Tory leadership hopeful Sajid Javid has said he would consider scrapping the top rate of income tax in a bid to boost the economy.
Speaking to the Sunday Telegraph, Mr Javid said: “I’m a low tax person,” adding: “I think [cutting taxes] can pay for itself, it leads to more dynamism in business.”
Mr Javid points to George Osborne’s move to cut the top rate of tax from 50p to 45p, which saw tax revenues increase.
“If it can be demonstrated that a further cut in the additional rate can raise more taxable revenues that should be looked at,” he said.
Meanwhile, his leadership rival Michael Gove is said to be prepared to delay Brexit until the end of next year rather than leave without a deal on October 31.
A source close to Mr Gove told the Telegraph: “Simply trying to go for no deal before the UK is properly prepared will lead to a general election with Jeremy Corbyn in Downing Street and risks Brexit being cancelled altogether.”
He said his “absolute focus” would be on getting a deal, but added he would focus on mitigating the effect of no deal on the economy if he was unable to reach an agreement with the EU.
“I would prepare for a no-deal Budget, which would include a significant amount of economic stimulus,” he says.
“That would include significant tax cuts for business, for personal income, it would include stepped up infrastructure investment.”
Mr Javid – the son of a Pakistani bus driver – is trying to position himself as someone who can win over both traditional Tory supporters and new voters.
“My background, my own story allows me to connect in a very special way with the vast, vast majority of the electorate,” he said.
He added: “I think Britain over many decades has changed into what I would easily call the most successful, multi-racial democracy in the world.
“So I don’t personally feel that [my ethnicity] is an impediment in any way.”
Others in the leadership race promising tax cuts to boost their appeal include Dominic Raab and Jeremy Hunt.
Mr Raab has pledged to cut income tax by a penny a year – 5p over the course of a Parliament to just 15p in the pound for the basic rate – which critics have claimed would cost £25 billion.
Mr Hunt, on the other hand, is using tax cuts to woo businesses, suggesting slashing corporation tax to Irish levels of 12.5% from the 19% it sits at currently.
Chancellor Philip Hammond expressed his concern over too many pledges to cut taxes.

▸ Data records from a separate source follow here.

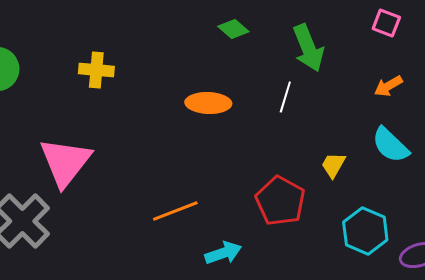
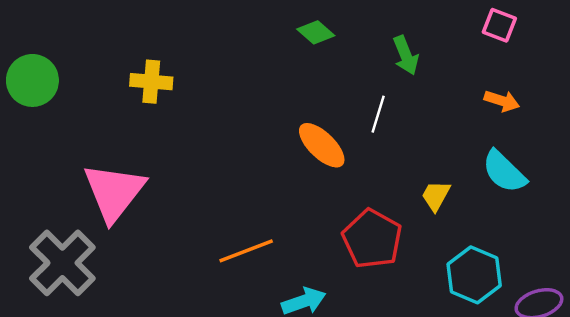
green arrow: (308, 48) -> (406, 55), size x0.7
orange arrow: (388, 86) -> (502, 101), turned -132
orange ellipse: (208, 103) -> (322, 145), moved, turned 42

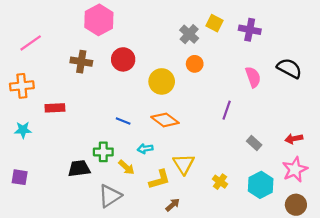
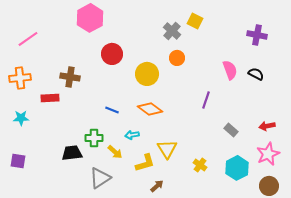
purple cross: (250, 30) -> (257, 35), moved
brown cross: (81, 62) -> (70, 77), moved
black semicircle: (289, 68) -> (256, 74), moved, size x0.7

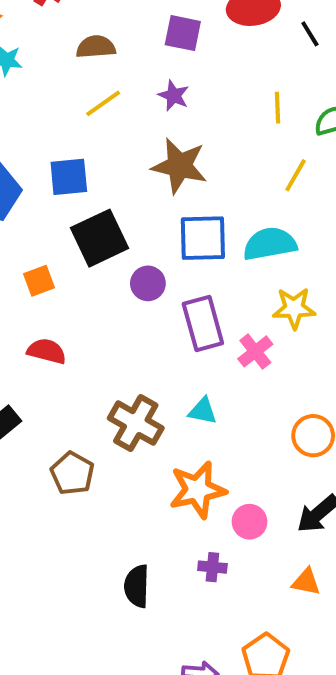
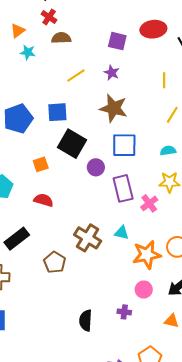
brown semicircle: (96, 47) -> (61, 38), moved
black square: (100, 238) -> (72, 144), turned -36
cyan semicircle: (270, 244) -> (168, 151), moved, size x0.6
orange star: (198, 490) -> (147, 255), moved

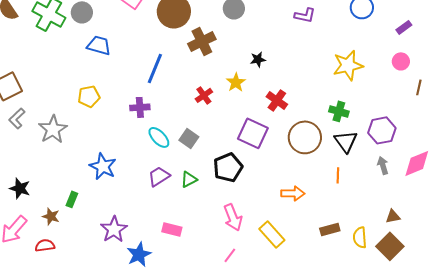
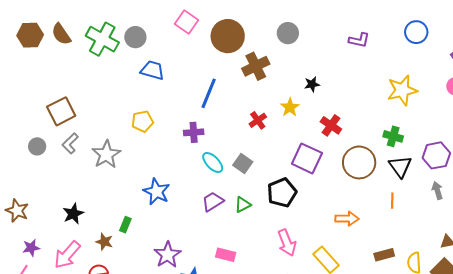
black star: (20, 188) -> (73, 214), turned 30

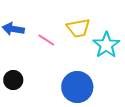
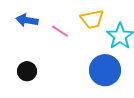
blue circle: (77, 87) -> (105, 70), moved

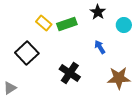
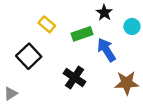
green rectangle: (67, 24) -> (82, 34), moved
blue arrow: (100, 47) -> (106, 50), size x1.6

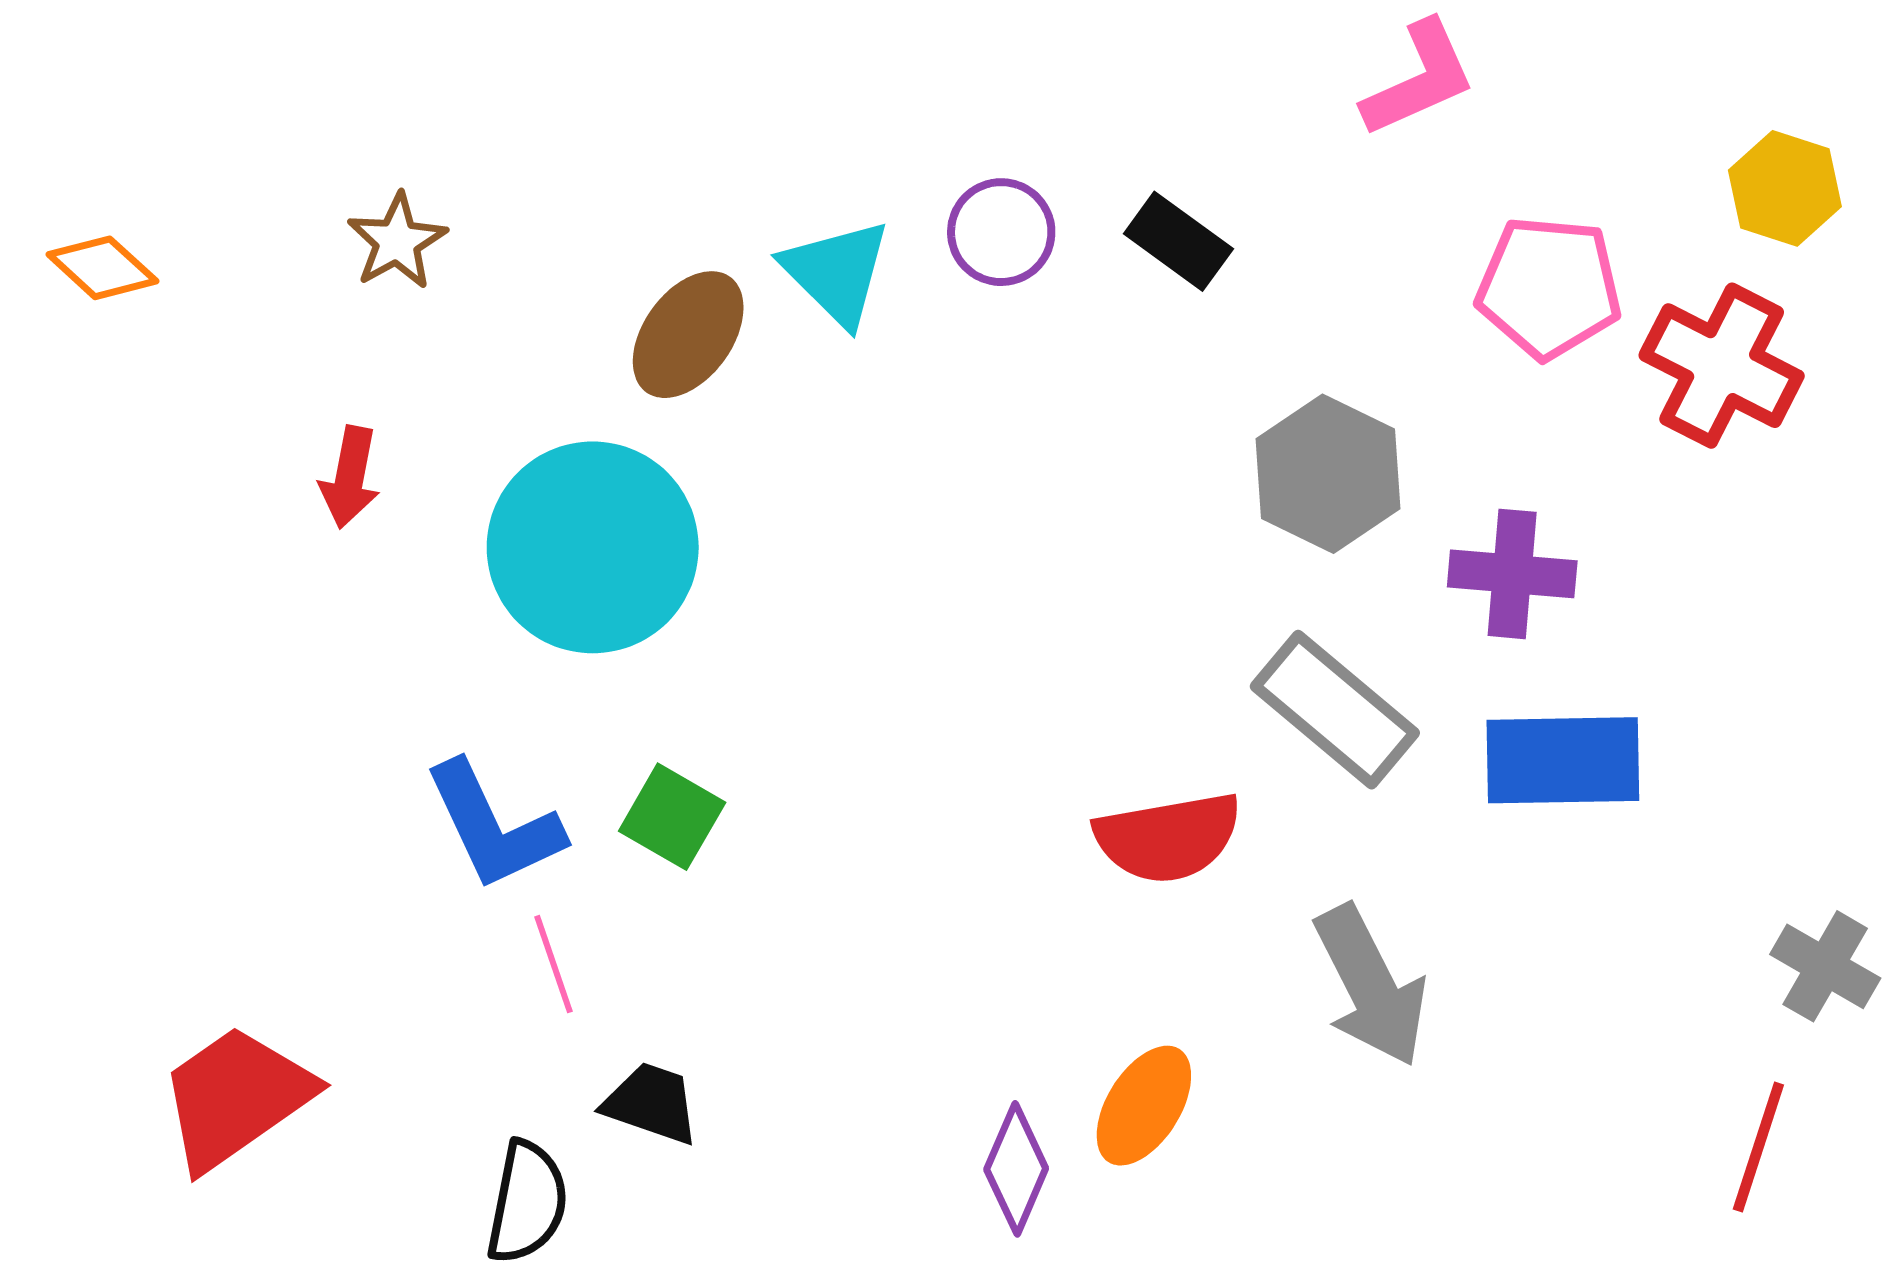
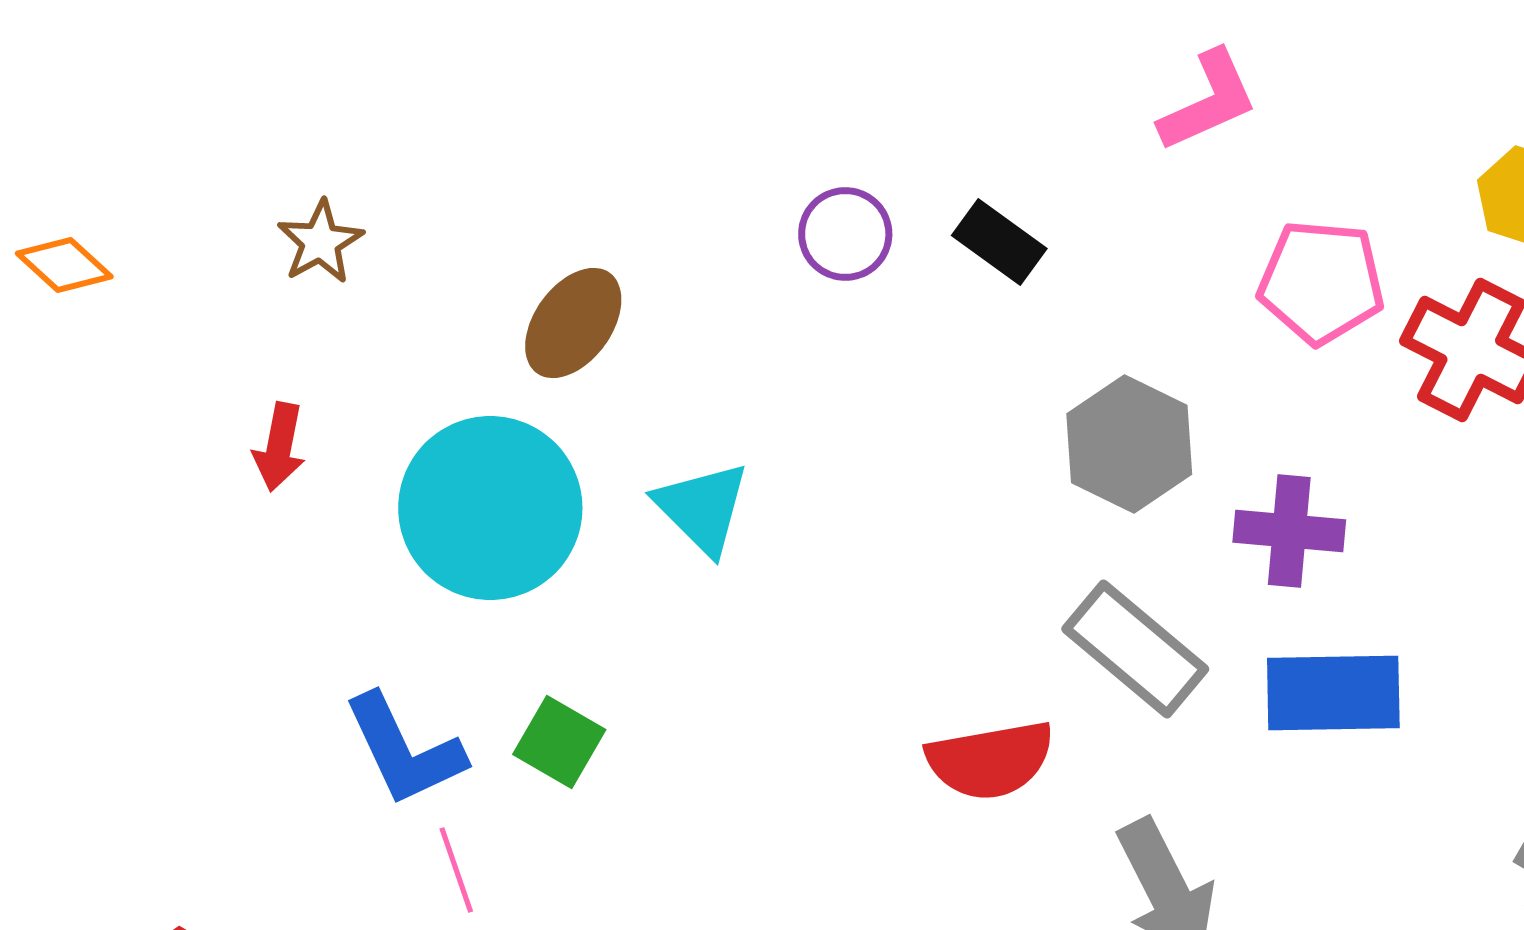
cyan triangle: (837, 272) -> (702, 508), moved

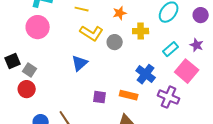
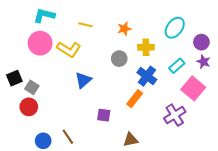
purple circle: (201, 15) -> (201, 42), moved
yellow L-shape: (92, 33) -> (69, 49), moved
blue cross: (146, 74) -> (147, 76), moved
orange rectangle: (129, 95) -> (135, 99), moved, turned -66
purple cross: (169, 97) -> (175, 115), turned 35

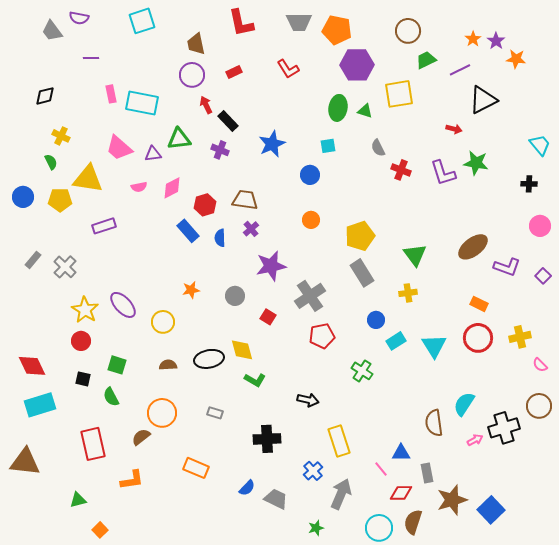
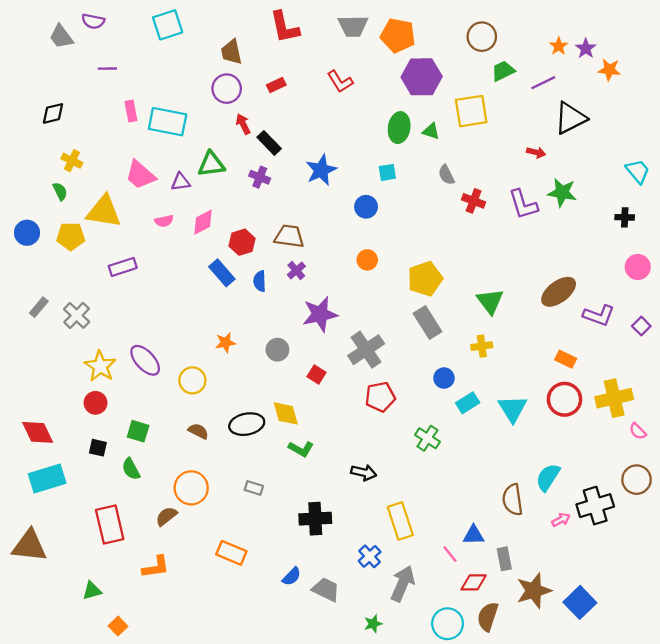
yellow cross: (520, 337) -> (614, 398), size x1.4
brown semicircle: (168, 365) -> (198, 431), turned 30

Writing in the Sunday Telegraph, he said: “If we are tempted down this route, we abandon one of our party’s proudest achievements and most enduring hallmarks: fiscal responsibility.
“And then, when the next General Election comes, we will find ourselves standing naked in front of a Labour Party which knows no fiscal discipline at all and will always outbid us in a war to borrow the most.”
So far, a dozen Conservatives have joined the race become the next prime minister after Theresa May resigns as Tory leader on June 7.
Former Commons leader Andrea Leadsom, like fellow contender Mr Javid, has said she would be prepared to leave the UK without a deal and that she would “not advocate an extension of any kind”.
She has set out a three-point plan to deliver Brexit, including introducing legislation to guarantee citizens’ rights for Brits in the EU and Gibraltar and EU citizens in the UK.
Writing in The Sun on Sunday, she said: “As Prime Minister,… it will be clear that in all circumstances the UK will leave the EU at the end of October.
“We owe it to the country, and to our strong democratic tradition, to fulfil the instruction that our voters gave us.
“I am a passionate, pragmatic and positive believer in Brexit, and with my three-step plan, we can decisively leave the EU.”
In an article for the Mail on Sunday, she said: “Boris Johnson is the person with the credibility and oomph to lead at this crucial time and bring Britain with us.”
“We share a deep optimism about the power of individual creativity and enterprise to deliver progress and prosperity,” she added. “Only by standing up and making the case for popular, free-market conservatism will we have any hope of winning the next election and leading Britain into the future.”